Blank Separation Tooling
During the 1980s the board converting industry made a major step forward with the introduction of blanking on the machine. This enabled the converter to fully separate his work before gluing for despatch. Instead of conventionally delivering a cut-and-stripped sheet, the machine will accept upper and lower tooling to separate the nicked blanks, stacking them into the sectioned lower tool.
Arden Dies was the first UK die maker to supply dedicated blanking tools in the mid 1980s through its alliance with Marbach GmbH. In 1990, Arden Dies brought the manufacture of blanking tools in-house to improve response times for a growing market, and to pass on any cost savings to customers.
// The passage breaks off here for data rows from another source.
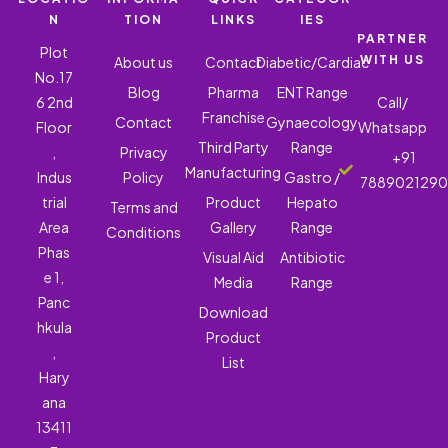
N
TION
LINKS
IES
PARTNER
Plot
WITH US
About us
Contact
Diabetic/Cardiac
No.17
Blog
Pharma
ENT Range
6 2nd
Call/
Franchise
Contact
Gynaecology
Floor
Whatsapp
Third Party
Range
,
Privacy
+91
Manufacturing
Indus
Policy
Gastro /
788902129
trial
Product
Hepato
Terms and
Area
Gallery
Range
Conditions
Phas
Visual Aid
Antibiotic
e 1,
Media
Range
Panc
Download
hkula
Product
,
List
Hary
ana
13411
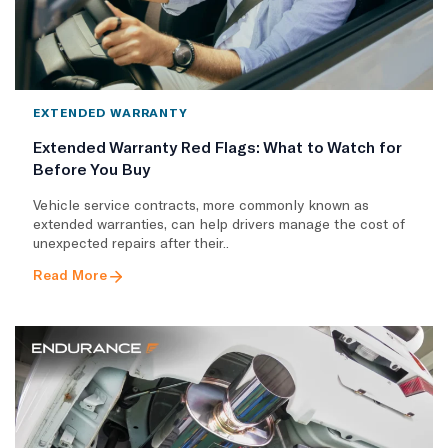
EXTENDED WARRANTY
Extended Warranty Red Flags: What to Watch for
Before You Buy
Vehicle service contracts, more commonly known as
extended warranties, can help drivers manage the cost of
unexpected repairs after their..
Read More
Blanking is now common practice in many conversion companies, with the boundaries being pushed out to blank all feasible layouts.
- Better use of manpower - how many people does the company have breaking out cartons? And how much does this cost in wage bills
- Less operations - piles of cut-and-stripped cartons have to be moved to the stripping bay and then sent for gluing or despatch after being broken out.
- Decreased production time - how much time is spent on this operation? This is dependent on the complexity of the job, but could take more man-hours to break cartons out than originally taken to cut/crease them.
- Higher quality cartons - obviously due to the methods used in manually breaking out, a percentage of cartons are often damaged. This can be caused by over nicking to increase machine speeds, or just through poor breakout methods. This may also cause gluing problems with cartons being bent.